Ein sägender, knödelnder, schmerzender Quasitenor einer besseren Schulaufführung ließ sich auf einer Provinzbühne scheiternd doch tatsächlich als einer der „erfolgreichsten Tenöre unserer Zeit“ betiteln. In welchen Zeiten leben wir? Der Enthusiast dachte, die Zehn, die dieses Attribut verdienen, zu kennen und dieser Brülltamix gehörte nun wirklich nicht dazu. „Auf der ganzen Welt zu Hause“ schien dieser Unmusikvagabund zudem. Was nur bedeuten kann, dass er aus einigen Städten mit ziemlicher Sicherheit von einem heugabelschwingenden Mob an die Landesgrenze begleitet wurde. Von Einbürgerung keine Rede. Der Enthusiast hätte sich nach der Bildnisarie den Anschlussflugsverstärkern angeschlossen.
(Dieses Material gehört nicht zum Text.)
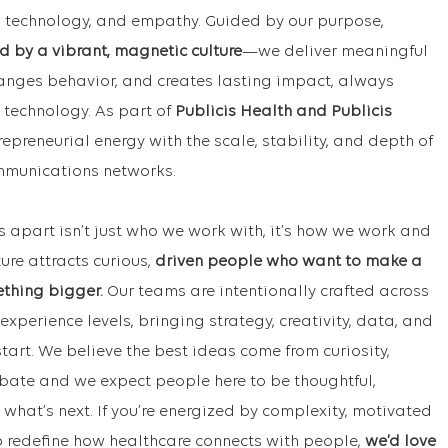
ta, technology, and empathy. Guided by our purpose,
d by a vibrant, magnetic culture
—we deliver meaningful
hanges behavior, and creates lasting impact, always
 technology. As part of
Publicis Health and Publicis
repreneurial energy with the scale, stability, and depth of
ommunications networks.
s apart isn’t just who we work with, it’s how we work and
ture attracts curious,
driven people who want to make a
ething bigger.
Our teams are intentionally crafted across
experience levels, bringing strategy, creativity, data, and
tart. We believe the best ideas come from curiosity,
bate and we expect people here to be thoughtful,
hat’s next. If you’re energized by complexity, motivated
p redefine how healthcare connects with people,
we’d love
Dann schreibt man da gerne: Sang den Manrico in New York. Ob mit einem Hut im Central Park oder beim Veteranentreffen in einem Queenser Altenheim steht da freilich nicht. Auch gelesen: Gewinner des Gesangswettbewerbs auf Burg Hinterfels in Chur. Der Enthusiast würde zu gerne so manchen Juryvorstand oder tauben Grafenmäzen einmal kennenlernen, der, um die Burg zu erhalten, mit Preisen um sich wirft, die nur Schaden anrichten, da sie mittelmäßige Sänger mit zu viel Courage ausstatten. Kammersänger der freien Republik Murxsistan wäre da noch ein schöner Titelkauf, oder „sang den fünften Raben im Krabatmusicalsommer am Plattensee“, „begeistert an allen wichtigen Kiosken Südeuropas“ vielleicht? Der Enthusiast driftet ab.
media vita in morte sumus, wie der animus ardor und andere Lateiner wissen. Wenn aber die Vita der einzige mediokre Mittelpunkt eines Künstlerschaffens bleibt, dann stirbt nicht nur das Publikum am schiefen Tenorschrei, sondern dann stirbt auch die Kunst mitten in der Mittelmäßigkeit, die sich auf die Werbeformulierung des eigenen Scheins konzentriert, anstatt Kunst zu sein und ein Sein zu bedeuten. Denn auch die Vita kann schnell der Tod des Rufes sein.
finis aut exitus.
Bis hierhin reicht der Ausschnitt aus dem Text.